* ACTION ITEM
Determine how many lines of the data include the word "return", and write only that number.

* Data records

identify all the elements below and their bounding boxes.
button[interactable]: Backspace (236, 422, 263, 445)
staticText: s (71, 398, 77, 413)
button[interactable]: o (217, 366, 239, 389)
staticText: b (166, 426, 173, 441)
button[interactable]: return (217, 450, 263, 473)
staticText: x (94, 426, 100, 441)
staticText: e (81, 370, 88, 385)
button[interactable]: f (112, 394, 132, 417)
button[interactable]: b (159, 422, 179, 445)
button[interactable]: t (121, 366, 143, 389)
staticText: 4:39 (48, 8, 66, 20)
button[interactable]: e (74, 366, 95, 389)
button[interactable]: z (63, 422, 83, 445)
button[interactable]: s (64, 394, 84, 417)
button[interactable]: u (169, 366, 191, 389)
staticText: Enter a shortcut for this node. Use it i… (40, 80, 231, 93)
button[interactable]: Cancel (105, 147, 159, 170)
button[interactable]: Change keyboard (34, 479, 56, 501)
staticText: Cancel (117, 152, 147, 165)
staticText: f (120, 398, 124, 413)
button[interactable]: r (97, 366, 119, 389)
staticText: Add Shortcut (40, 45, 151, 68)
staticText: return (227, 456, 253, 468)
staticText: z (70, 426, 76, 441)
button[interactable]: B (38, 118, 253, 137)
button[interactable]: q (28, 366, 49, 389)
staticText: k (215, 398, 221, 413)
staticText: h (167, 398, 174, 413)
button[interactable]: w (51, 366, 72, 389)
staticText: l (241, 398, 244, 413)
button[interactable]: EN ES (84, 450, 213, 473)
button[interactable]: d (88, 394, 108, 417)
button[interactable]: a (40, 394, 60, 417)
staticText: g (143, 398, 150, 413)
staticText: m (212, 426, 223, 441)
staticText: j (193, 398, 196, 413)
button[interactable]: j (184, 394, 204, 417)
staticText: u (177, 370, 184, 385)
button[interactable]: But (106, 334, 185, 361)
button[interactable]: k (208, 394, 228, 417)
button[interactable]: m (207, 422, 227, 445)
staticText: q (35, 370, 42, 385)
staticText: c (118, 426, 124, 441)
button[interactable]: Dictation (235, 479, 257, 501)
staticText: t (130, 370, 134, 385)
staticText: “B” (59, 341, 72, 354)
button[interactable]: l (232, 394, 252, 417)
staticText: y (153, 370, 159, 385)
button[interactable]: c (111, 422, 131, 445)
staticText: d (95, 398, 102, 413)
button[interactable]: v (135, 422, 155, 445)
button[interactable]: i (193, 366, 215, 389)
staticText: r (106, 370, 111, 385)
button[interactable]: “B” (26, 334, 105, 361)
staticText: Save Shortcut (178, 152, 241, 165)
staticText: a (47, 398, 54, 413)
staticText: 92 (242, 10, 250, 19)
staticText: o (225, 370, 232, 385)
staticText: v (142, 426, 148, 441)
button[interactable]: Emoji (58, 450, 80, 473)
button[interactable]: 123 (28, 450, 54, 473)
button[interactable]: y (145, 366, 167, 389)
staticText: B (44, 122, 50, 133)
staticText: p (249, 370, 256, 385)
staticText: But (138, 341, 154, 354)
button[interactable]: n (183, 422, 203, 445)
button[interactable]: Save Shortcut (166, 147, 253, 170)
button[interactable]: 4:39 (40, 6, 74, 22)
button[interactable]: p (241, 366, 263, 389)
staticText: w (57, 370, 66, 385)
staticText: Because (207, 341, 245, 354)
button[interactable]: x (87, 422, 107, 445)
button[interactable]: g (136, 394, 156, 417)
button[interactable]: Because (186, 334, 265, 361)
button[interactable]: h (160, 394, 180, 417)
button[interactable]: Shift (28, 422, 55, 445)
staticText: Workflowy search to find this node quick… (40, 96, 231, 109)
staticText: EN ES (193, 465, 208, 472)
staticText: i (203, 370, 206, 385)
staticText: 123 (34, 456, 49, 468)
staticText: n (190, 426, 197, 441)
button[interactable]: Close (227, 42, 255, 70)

* SOLUTION TO THIS PROBLEM
2